Machine Learning Flashcards
(24 cards)
What is Machine Learning?
Machine Learning allows computers to learn from data and make predictions or decisions without explicit programming.
What are features in ML?
Features are the input variables (columns) used to make predictions.
What is the label in ML?
The label is the target variable you want to predict.
What are observations?
Observations are the rows or records in your dataset.
What are the three types of Machine Learning?
Supervised Learning, Unsupervised Learning, Reinforcement Learning.
What is Supervised Learning?
A type of ML where the label (output) is known and provided during training.
What is a Regression problem?
A supervised learning task where the label is continuous (e.g., price, temperature).
Give examples of regression algorithms.
Linear Regression, Support Vector Regressor, Decision Tree Regressor, Random Forest Regressor.

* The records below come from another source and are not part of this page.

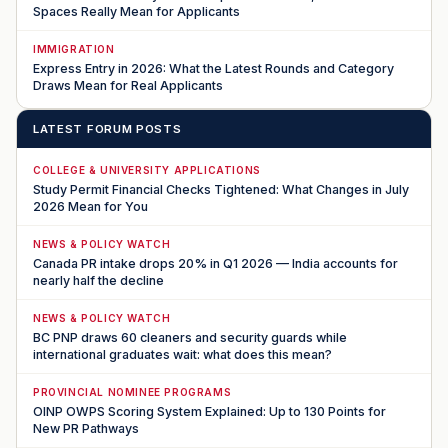
Spaces Really Mean for Applicants
IMMIGRATION
Express Entry in 2026: What the Latest Rounds and Category
Draws Mean for Real Applicants
LATEST FORUM POSTS
COLLEGE & UNIVERSITY APPLICATIONS
Study Permit Financial Checks Tightened: What Changes in July
2026 Mean for You
NEWS & POLICY WATCH
Canada PR intake drops 20% in Q1 2026 — India accounts for
nearly half the decline
NEWS & POLICY WATCH
BC PNP draws 60 cleaners and security guards while
international graduates wait: what does this mean?
PROVINCIAL NOMINEE PROGRAMS
OINP OWPS Scoring System Explained: Up to 130 Points for
New PR Pathways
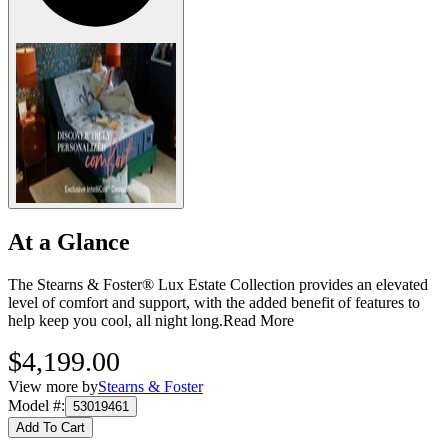
At a Glance
The Stearns & Foster® Lux Estate Collection provides an elevated
level of comfort and support, with the added benefit of features to
help keep you cool, all night long.
Read More
$4,199.00
View more by
Stearns & Foster
Model #
:
53019461
Add To Cart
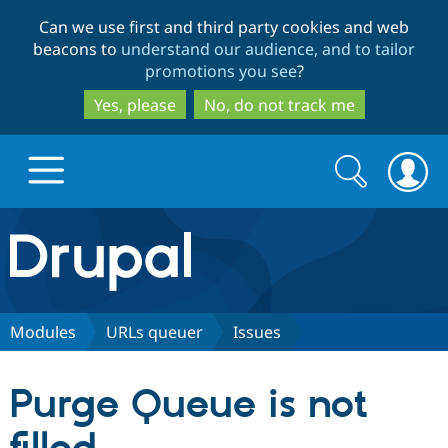
Skip
Skip
Can we use first and third party cookies and web
to
to
beacons to
understand our audience, and to tailor
main
search
promotions you see
?
content
Yes, please
No, do not track me
Search
Search
form
Drupal.org home
Discover Drupal
Modules
URLs queuer
Issues
Build with Drupal
Drupal Core
Purge Queue is not
Partners & Services
Drupal CMS
Download D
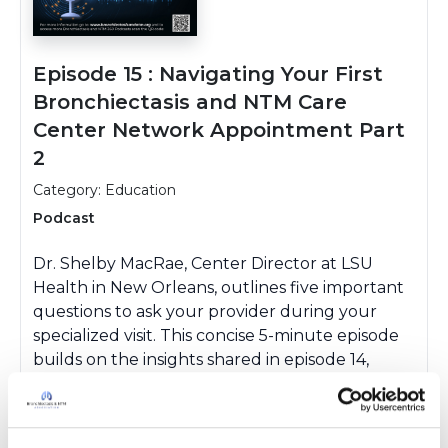
Episode 15 : Navigating Your First
Bronchiectasis and NTM Care
Center Network Appointment Part
2
Category: Education
Podcast
Dr. Shelby MacRae, Center Director at LSU
Health in New Orleans, outlines five important
questions to ask your provider during your
specialized visit. This concise 5-minute episode
builds on the insights shared in episode 14,
where Dr. MacRae provided guidance on what
to bring, how to prepare, and what to expect
during your appointment.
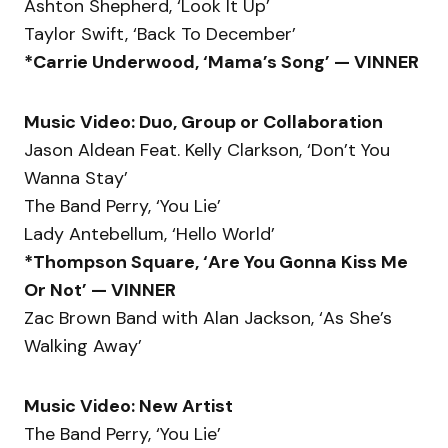
Ashton Shepherd, ‘Look It Up’
Taylor Swift, ‘Back To December’
*Carrie Underwood, ‘Mama’s Song’ — VINNER
Music Video: Duo, Group or Collaboration
Jason Aldean Feat. Kelly Clarkson, ‘Don’t You
Wanna Stay’
The Band Perry, ‘You Lie’
Lady Antebellum, ‘Hello World’
*Thompson Square, ‘Are You Gonna Kiss Me
Or Not’ — VINNER
Zac Brown Band with Alan Jackson, ‘As She’s
Walking Away’
Music Video: New Artist
The Band Perry, ‘You Lie’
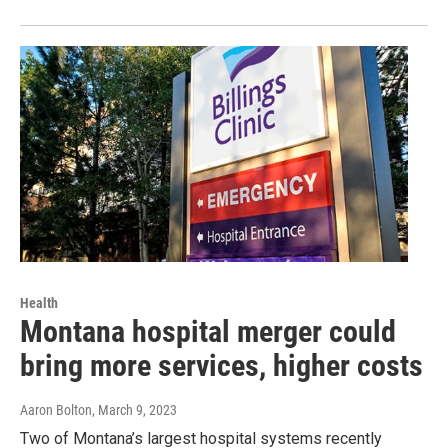
Health
Montana hospital merger could
bring more services, higher costs
Aaron Bolton
, March 9, 2023
Two of Montana’s largest hospital systems recently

What is a Classification problem?
A supervised learning task where the label is categorical (e.g., spam or not, class A/B/C).

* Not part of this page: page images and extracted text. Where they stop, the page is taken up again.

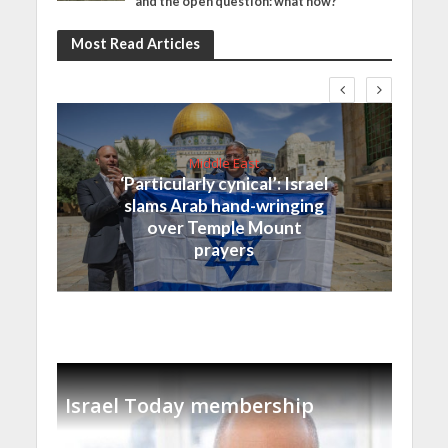
and the open question: what now?
Most Read Articles
Middle East
‘Particularly cynical’: Israel
slams Arab hand-wringing
over Temple Mount
prayers
Israel Today membership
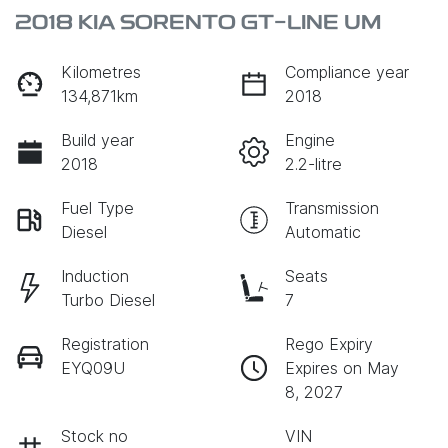
2018 KIA SORENTO GT-LINE UM
Kilometres
Compliance year
134,871km
2018
Build year
Engine
2018
2.2-litre
Fuel Type
Transmission
Diesel
Automatic
Induction
Seats
Turbo Diesel
7
Registration
Rego Expiry
EYQ09U
Expires on May
8, 2027
Stock no
VIN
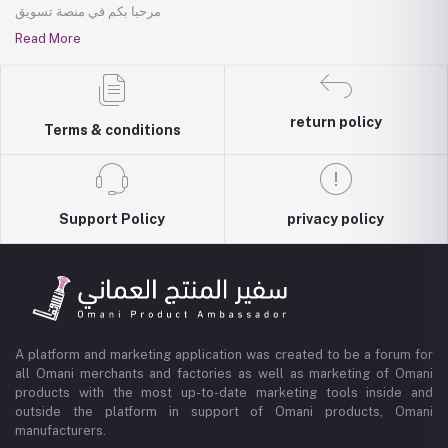
مرحبا بكم في منصة تسويق
Read More
return policy
Terms & conditions
Support Policy
privacy policy
A platform and marketing application was created to be a forum for
all Omani merchants and factories as well as marketing of Omani
products with the most up-to-date marketing tools inside and
outside the platform in support of Omani products, Omani
manufacturers.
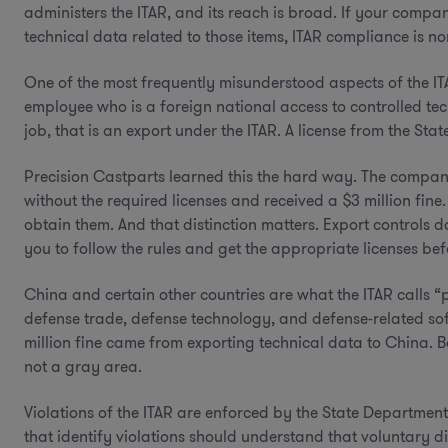
administers the ITAR, and its reach is broad. If your compa
technical data related to those items, ITAR compliance is
One of the most frequently misunderstood aspects of the I
employee who is a foreign national access to controlled tec
job, that is an export under the ITAR. A license from the S
Precision Castparts learned this the hard way. The compan
without the required licenses and received a $3 million fine
obtain them. And that distinction matters. Export controls d
you to follow the rules and get the appropriate licenses be
China and certain other countries are what the ITAR calls “p
defense trade, defense technology, and defense-related soft
million fine came from exporting technical data to China. B
not a gray area.
Violations of the ITAR are enforced by the State Departmen
that identify violations should understand that voluntary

Give examples of classification algorithms.
Logistic Regression, Decision Tree Classifier, Random Forest, KNN, Naive Bayes, SVM.
What is Unsupervised Learning?
A type of ML where the model learns patterns or structure from data without known labels.
Give examples of unsupervised algorithms.
K-Means, Hierarchical Clustering, Apriori Algorithm, Anomaly Detection.
What is Reinforcement Learning?
A type of ML where the model learns through rewards and penalties via trial and error.
What is the first step in the ML pipeline?
Identify the problem type: supervised, unsupervised, or reinforcement.
How can you gather data for ML?
Via surveys, company databases, web scraping, interviews.
What happens during data preprocessing?
Clean column names, remove nulls, handle outliers, fix duplicates.
What tools are used in data preprocessing?
Pandas, Excel.
What is the purpose of Exploratory Data Analysis (EDA)?
To understand data distribution, structure, and spot issues before modeling.
What are common EDA methods?
df.head(), df.info(), df.describe(), df.shape, value_counts(), visualization.
How do you split data for training and testing?
Use train_test_split() from sklearn.model_selection.
How do you evaluate a regression model?
Using metrics like MAE, MSE, and RMSE.
How do you evaluate a classification model?
Using accuracy, precision, recall, F1-score, and confusion matrix.
What can you do if your model performs poorly?
Get more data, clean data better, try feature engineering, tune hyperparameters, or switch models.